START Records shown
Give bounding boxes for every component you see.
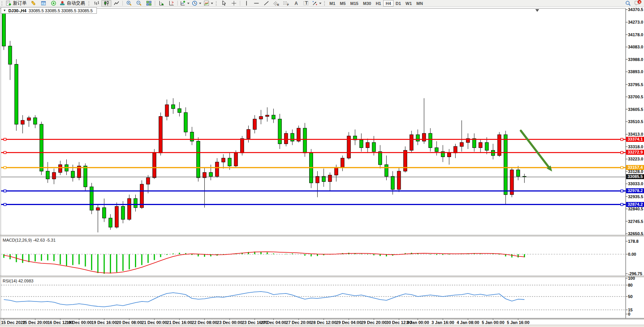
vertical-line-icon (244, 0, 249, 6)
chart-shift-button[interactable] (166, 0, 176, 7)
timeframe-m30[interactable]: M30 (361, 0, 373, 6)
line-chart-icon (114, 0, 119, 6)
text-label-tool-button[interactable]: T (301, 0, 311, 7)
text-label-icon: T (303, 0, 309, 6)
timeframe-h4[interactable]: H4 (383, 0, 393, 6)
toolbar-grip[interactable] (324, 1, 326, 6)
auto-scroll-button[interactable] (156, 0, 166, 7)
line-chart-button[interactable] (111, 0, 121, 7)
indicators-button[interactable] (179, 0, 191, 7)
indicators-icon (180, 0, 186, 6)
toolbar-separator (177, 1, 178, 6)
notifications-icon[interactable]: 1 (634, 0, 642, 6)
text-tool-button[interactable]: A (291, 0, 301, 7)
toolbar-separator (240, 1, 240, 6)
text-letter: A (294, 1, 298, 6)
time-axis[interactable] (0, 319, 626, 325)
timeframe-m1[interactable]: M1 (327, 0, 337, 6)
cursor-icon (221, 0, 227, 6)
notification-badge: 1 (639, 0, 641, 4)
toolbar-separator (155, 1, 155, 6)
pane-separator-rsi[interactable] (0, 276, 626, 277)
toolbar: 新订单 (0, 0, 644, 7)
toolbar-grip[interactable] (2, 1, 3, 6)
auto-trading-icon (59, 0, 65, 6)
chevron-down-icon (187, 3, 190, 4)
new-order-icon (6, 0, 11, 6)
search-icon[interactable] (625, 0, 631, 6)
clock-icon (192, 0, 198, 6)
horizontal-line-icon (254, 0, 259, 6)
toolbar-grip[interactable] (88, 1, 90, 6)
chevron-down-icon (319, 3, 321, 4)
window-bottom-strip (0, 325, 644, 327)
vertical-line-tool-button[interactable] (241, 0, 251, 7)
templates-icon (204, 0, 209, 6)
horizontal-line-tool-button[interactable] (251, 0, 261, 7)
timeframe-m5[interactable]: M5 (337, 0, 348, 6)
chart-canvas[interactable] (0, 0, 644, 327)
collapse-arrow-icon[interactable]: ▼ (3, 9, 6, 12)
crosshair-tool-button[interactable] (229, 0, 239, 7)
toolbar-grip[interactable] (216, 1, 218, 6)
toolbar-separator (122, 1, 123, 6)
timeframe-m15[interactable]: M15 (348, 0, 361, 6)
chart-window-icon (41, 0, 47, 6)
candlestick-chart-icon (104, 0, 109, 6)
auto-trading-label: 自动交易 (66, 0, 86, 6)
zoom-out-icon (136, 0, 142, 6)
zoom-in-button[interactable] (124, 0, 134, 7)
symbol-panel[interactable]: ▼ DJ30-,H4 33085.5 33085.5 33085.5 33085… (1, 7, 97, 14)
auto-trading-button[interactable]: 自动交易 (58, 0, 87, 7)
sound-icon (51, 0, 56, 6)
toolbar-right: 1 (625, 0, 642, 6)
channel-tool-button[interactable]: E (271, 0, 281, 7)
timeframe-w1[interactable]: W1 (403, 0, 414, 6)
crosshair-icon (231, 0, 237, 6)
timeframe-group: M1M5M15M30H1H4D1W1MN (327, 0, 425, 6)
tile-windows-icon (146, 0, 152, 6)
chevron-down-icon (211, 3, 213, 4)
periods-button[interactable] (191, 0, 202, 7)
new-order-label: 新订单 (12, 0, 27, 6)
arrows-icon (312, 0, 318, 6)
fibonacci-icon: F (283, 0, 289, 6)
auto-scroll-icon (159, 0, 164, 6)
fibonacci-letter: F (287, 3, 289, 6)
cursor-tool-button[interactable] (219, 0, 229, 7)
text-icon: A (293, 0, 299, 6)
equidistant-channel-icon: E (273, 0, 279, 6)
symbol-ohlc: 33085.5 33085.5 33085.5 33085.5 (29, 8, 93, 13)
symbol-title: DJ30-,H4 (8, 8, 26, 13)
candlestick-chart-button[interactable] (101, 0, 111, 7)
trendline-tool-button[interactable] (261, 0, 271, 7)
new-order-button[interactable]: 新订单 (5, 0, 29, 7)
mt4-application: 新订单 (0, 0, 644, 327)
bar-chart-button[interactable] (92, 0, 101, 7)
bar-chart-icon (94, 0, 100, 6)
timeframe-h1[interactable]: H1 (373, 0, 383, 6)
zoom-out-button[interactable] (134, 0, 144, 7)
arrows-tool-button[interactable] (311, 0, 323, 7)
chevron-down-icon (199, 3, 201, 4)
timeframe-mn[interactable]: MN (414, 0, 425, 6)
templates-button[interactable] (202, 0, 214, 7)
tile-windows-button[interactable] (144, 0, 154, 7)
price-axis[interactable] (626, 8, 644, 319)
channel-letter: E (277, 3, 279, 6)
pane-separator-macd[interactable] (0, 235, 626, 236)
timeframe-d1[interactable]: D1 (393, 0, 403, 6)
sound-alert-button[interactable] (48, 0, 58, 7)
market-watch-button[interactable] (39, 0, 48, 7)
styler-button[interactable] (29, 0, 39, 7)
crayon-icon (31, 0, 37, 6)
fibonacci-tool-button[interactable]: F (281, 0, 291, 7)
chart-shift-icon (169, 0, 174, 6)
trendline-icon (263, 0, 269, 6)
zoom-in-icon (126, 0, 132, 6)
label-letter: T (305, 0, 308, 6)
END Records shown
Go through the data and show every line where "trading" occurs.

auto-trading-icon (59, 0, 65, 6)
auto-trading-label: 自动交易 (66, 0, 86, 6)
auto-trading-button[interactable]: 自动交易 (58, 0, 87, 7)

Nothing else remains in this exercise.